= Beginning of Section =

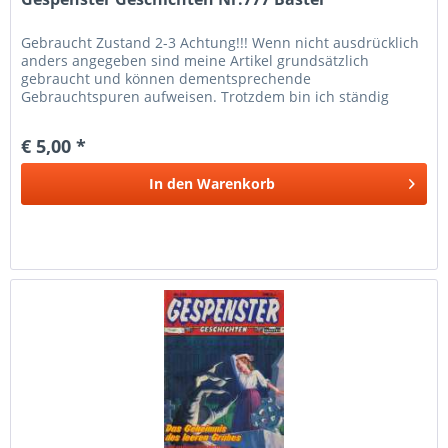
Gebraucht Zustand 2-3 Achtung!!! Wenn nicht ausdrücklich
anders angegeben sind meine Artikel grundsätzlich
gebraucht und können dementsprechende
Gebrauchtspuren aufweisen. Trotzdem bin ich ständig
bemüht die Artikel nach bestem Wissen zu...
€ 5,00 *
In den
Warenkorb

= End of Section =

- _About this task_: Apart from the pictures, every record must be set down exactly.

- _Answer below_:
Gebraucht Zustand 2-3 Achtung!!! Wenn nicht ausdrücklich
anders angegeben sind meine Artikel grundsätzlich
gebraucht und können dementsprechende
Gebrauchtspuren aufweisen. Trotzdem bin ich ständig
bemüht die Artikel nach bestem Wissen zu...
€ 5,00 *
In den
Warenkorb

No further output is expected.